> Exercise:
Every line holding the string "interactable" is to be copied from the entries below.

*-*-*

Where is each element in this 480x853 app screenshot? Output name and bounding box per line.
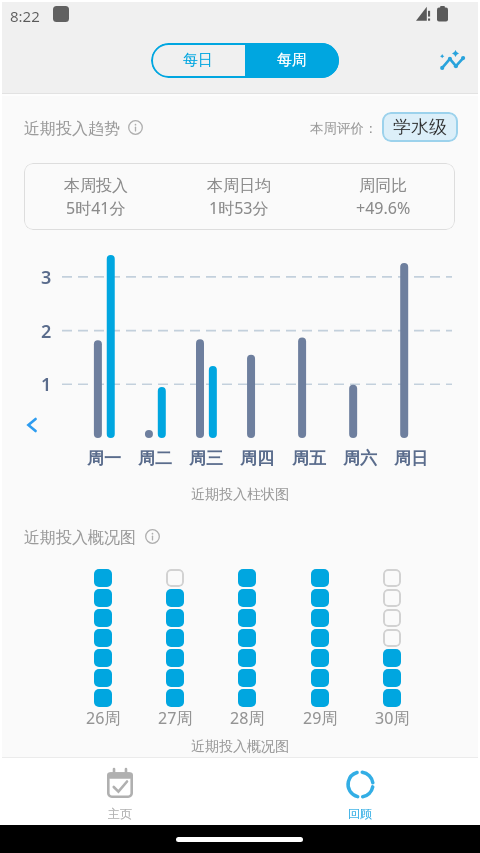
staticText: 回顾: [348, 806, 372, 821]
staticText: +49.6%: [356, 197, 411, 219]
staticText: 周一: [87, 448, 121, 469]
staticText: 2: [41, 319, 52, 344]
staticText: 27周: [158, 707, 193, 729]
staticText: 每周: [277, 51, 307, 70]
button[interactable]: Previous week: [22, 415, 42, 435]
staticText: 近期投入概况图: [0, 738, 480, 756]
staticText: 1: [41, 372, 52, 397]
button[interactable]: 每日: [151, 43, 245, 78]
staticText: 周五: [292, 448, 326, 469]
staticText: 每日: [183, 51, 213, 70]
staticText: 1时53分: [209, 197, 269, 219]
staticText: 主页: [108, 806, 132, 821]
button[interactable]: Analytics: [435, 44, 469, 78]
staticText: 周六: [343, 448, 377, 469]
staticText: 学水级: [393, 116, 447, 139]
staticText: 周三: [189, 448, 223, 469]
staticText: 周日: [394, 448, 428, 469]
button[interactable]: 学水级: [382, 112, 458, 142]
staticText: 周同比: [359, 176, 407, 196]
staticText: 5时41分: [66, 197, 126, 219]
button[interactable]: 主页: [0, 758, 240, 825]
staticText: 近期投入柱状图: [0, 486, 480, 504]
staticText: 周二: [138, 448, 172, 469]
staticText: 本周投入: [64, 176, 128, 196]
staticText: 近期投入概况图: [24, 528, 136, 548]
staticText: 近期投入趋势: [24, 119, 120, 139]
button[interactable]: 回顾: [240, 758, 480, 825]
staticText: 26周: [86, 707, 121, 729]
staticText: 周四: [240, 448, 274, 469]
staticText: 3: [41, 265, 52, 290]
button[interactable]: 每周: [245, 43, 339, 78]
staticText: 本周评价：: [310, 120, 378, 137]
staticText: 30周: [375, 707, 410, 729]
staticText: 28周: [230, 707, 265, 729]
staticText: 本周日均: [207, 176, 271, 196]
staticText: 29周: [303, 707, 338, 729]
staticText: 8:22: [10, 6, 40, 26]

*-*-*

> Answer to the problem:
button[interactable]: Previous week: [22, 415, 42, 435]
button[interactable]: 每日: [151, 43, 245, 78]
button[interactable]: Analytics: [435, 44, 469, 78]
button[interactable]: 学水级: [382, 112, 458, 142]
button[interactable]: 主页: [0, 758, 240, 825]
button[interactable]: 回顾: [240, 758, 480, 825]
button[interactable]: 每周: [245, 43, 339, 78]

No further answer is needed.